The Company utilizes derivatives principally to manage market risks and reduce its exposure resulting from fluctuations in interest rates. The Company formally documents all relationships between hedging instruments and hedged items, as well as its risk-management objectives and strategies for undertaking various hedge transactions.
 
The Company entered into an interest rate swap agreement on February 28, 2013 covering $25,000,000 of floating rate debt, which expires January 22, 2018, and requires the Company to pay interest at a defined rate of 0.96% while receiving interest at a defined variable rate of one-month LIBOR (0.44% at December 31, 2015). The Company recognizes derivatives as either assets or liabilities on the consolidated balance sheets at fair value. The accounting for changes in the fair value (i.e., gains or losses) of a derivative instrument depends on whether it has been designated and qualifies as part of a hedging relationship and on the type of hedging relationship. Derivatives that do not qualify for hedge accounting must be adjusted to fair value through earnings.

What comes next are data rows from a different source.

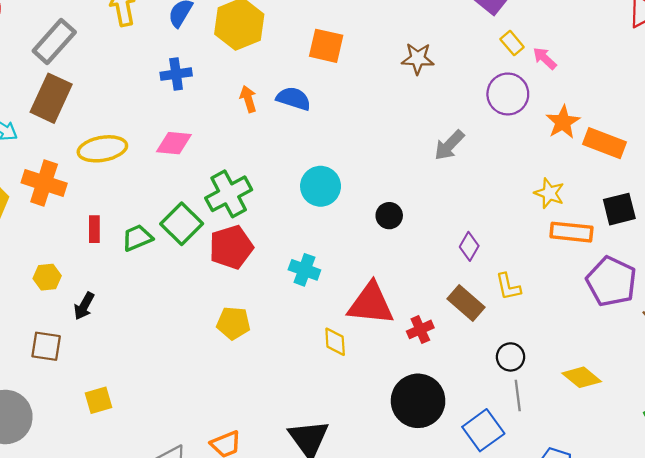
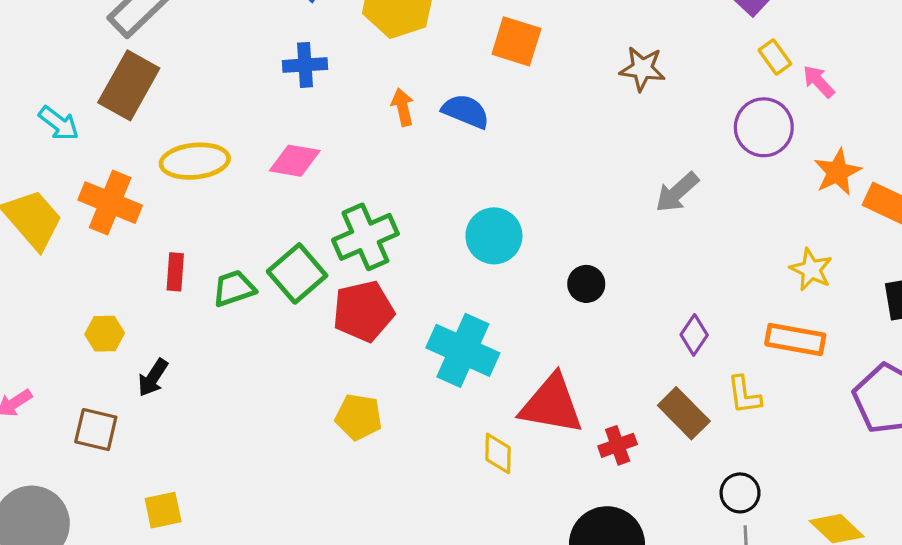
orange rectangle: (571, 232) -> (795, 339), moved
cyan cross: (304, 270) -> (463, 350), size x1.6

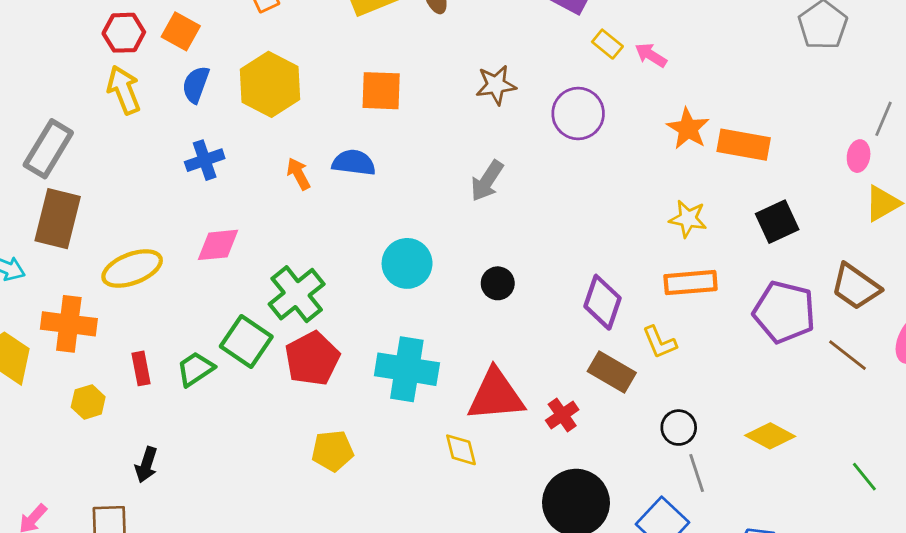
purple circle: (764, 127) -> (578, 113), moved
gray arrow: (677, 192) -> (487, 181), moved
yellow hexagon: (105, 334) -> (88, 402), moved
purple diamond: (694, 335) -> (602, 302), size x1.5

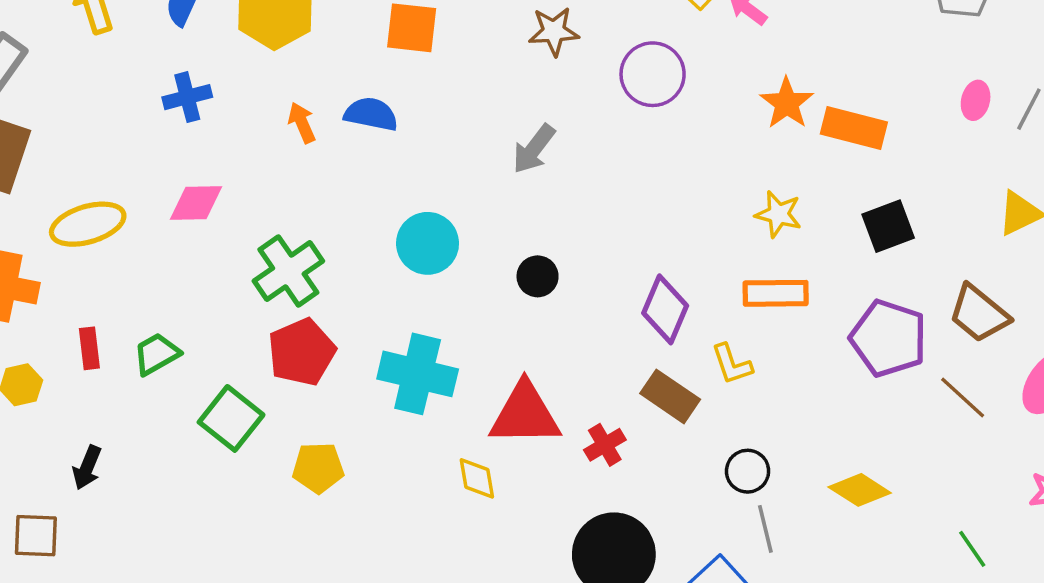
pink ellipse: (859, 156) -> (976, 100), moved
green square: (246, 341) -> (231, 418), moved

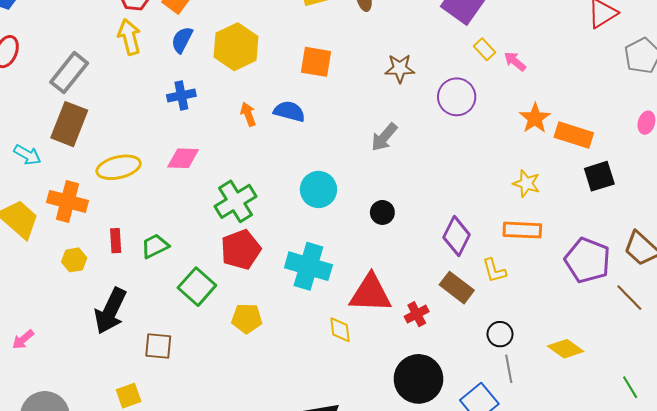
black square: (888, 226) -> (599, 176), moved
black arrow: (87, 468) -> (110, 311), size x1.8
brown square: (36, 536) -> (158, 346), moved

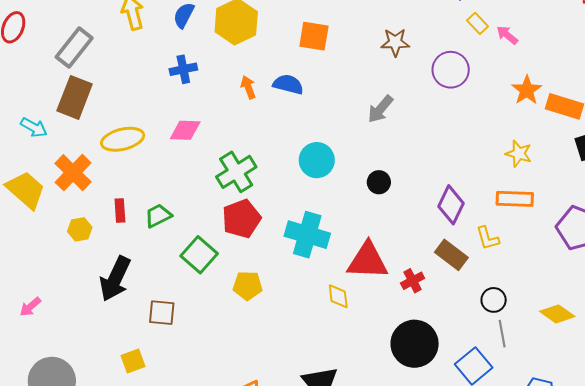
orange cross: (67, 201) -> (73, 173), turned 30

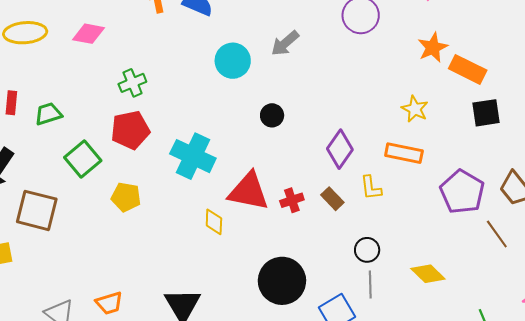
cyan circle: (317, 160) -> (233, 61), moved
green cross: (236, 172) -> (132, 83), size x0.7
brown rectangle: (451, 255) -> (332, 199), size x0.7
red cross: (413, 281) -> (292, 200), moved
brown square: (162, 313) -> (37, 210), size x1.5

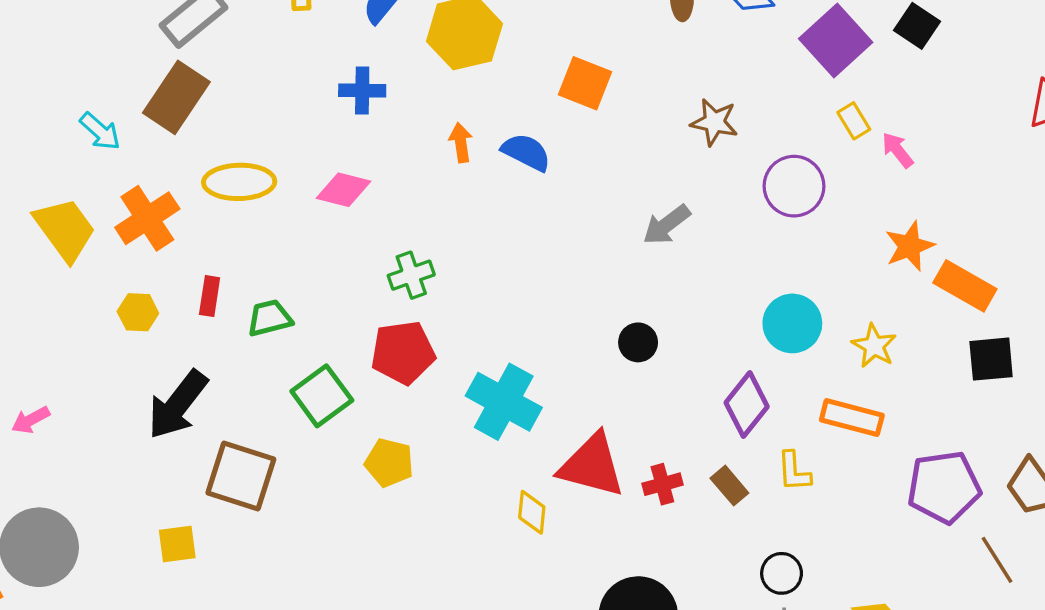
cyan circle: (233, 61) -> (792, 323), moved
purple pentagon: (462, 192) -> (944, 487), turned 30

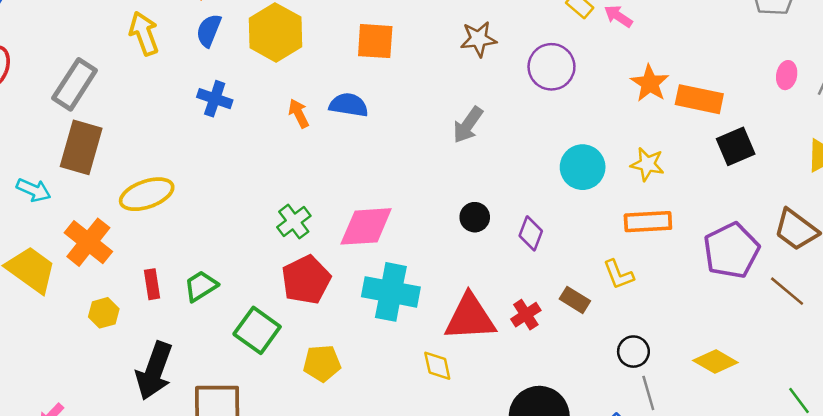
blue cross: (362, 90) -> (215, 99), turned 36
pink diamond: (344, 190) -> (366, 226), moved, size x1.4
purple diamond: (747, 405) -> (531, 233), moved, size x0.7

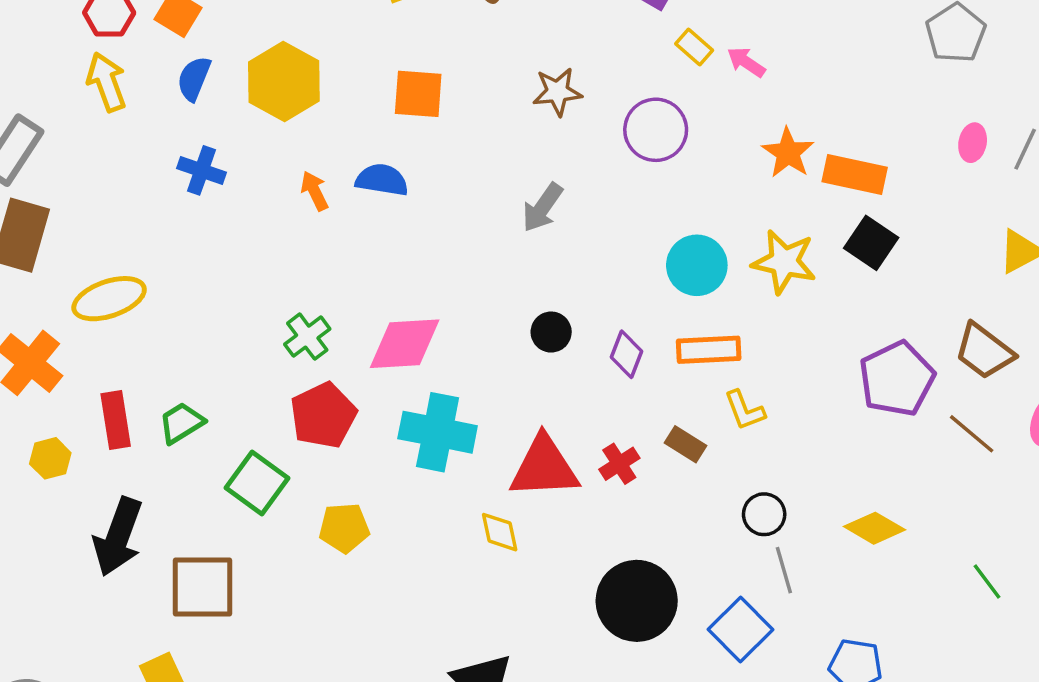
black square: (736, 146) -> (871, 243), moved, turned -33
yellow star: (647, 164) -> (784, 262), size x1.4
orange rectangle: (648, 222) -> (709, 350), moved
red rectangle: (152, 284) -> (116, 420), size x1.4

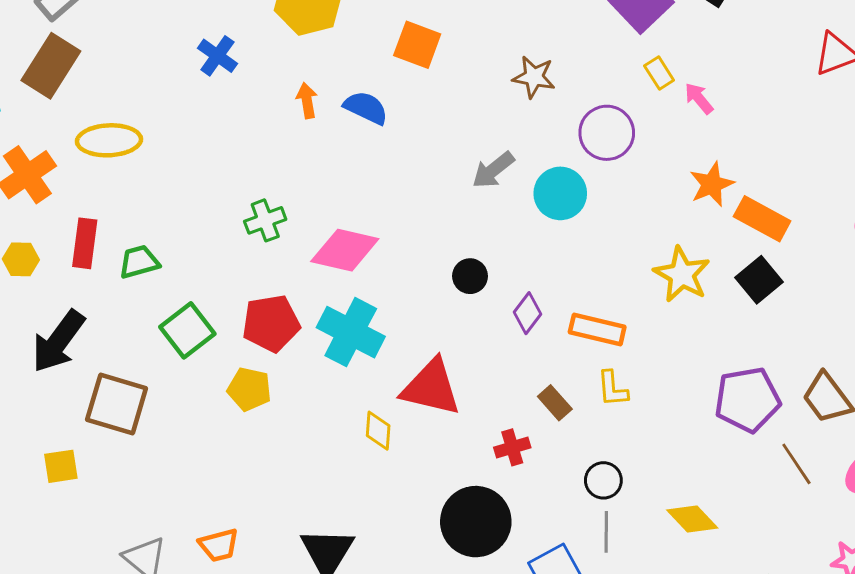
cyan circle: (697, 265) -> (560, 193), moved
red pentagon: (323, 415) -> (271, 323), moved
red cross: (619, 464) -> (512, 447), moved

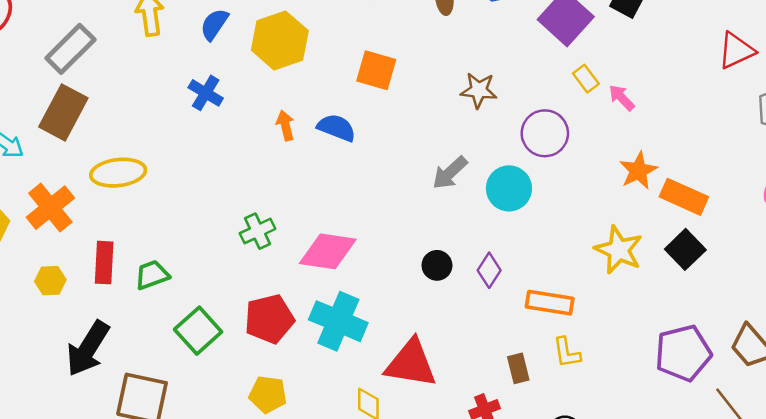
purple diamond: (528, 313) -> (489, 270), moved
yellow pentagon: (249, 389) -> (268, 394), moved
brown rectangle: (555, 403) -> (518, 368), turned 32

The Company’s interest rate swap agreement is considered effective and qualifies as a cash flow hedge. For derivatives that are designated and qualify as a cash flow hedge, the effective portion of the gain or loss on the derivative is reported as a component of accumulated other comprehensive loss and reclassified into earnings in the same period or periods during which the hedged transaction affects earnings. As of December 31, 2015, May 28, 2015 and May 29, 2014, the interest rate swap was considered effective and had no effect on earnings. The fair value of the interest rate swap on December 31, 2015 and May 29, 2014 was an asset of $16,000 and $56,000, respectively and was included in other (long-term assets). The fair value of the interest rate swap on May 28, 2015 was a liability of $28,000 and was included in deferred compensation and other. The notional amount of the interest rate swap was $25,000,000. The Company does not expect the interest rate swap to have any material effect on earnings within the next 12 months.
 
On February 29, 2008, the Company also entered into an interest rate swap agreement covering $25,000,000 of floating rate debt, which required the Company to pay interest at a defined rate of 3.49% while receiving interest at a defined variable rate of three-month LIBOR. The interest rate swap agreement was considered effective and qualified as a cash flow hedge. On March 19, 2008, the Company terminated the swap, at which time cash flow hedge accounting ceased. The fair value of the swap on the date of termination was a liability of $567,000 ($338,000 net of tax). In fiscal 2013, the Company reclassified $99,000 ($58,000 net of tax) from accumulated other comprehensive loss to interest expense. The liability was fully amortized as of May 30, 2013.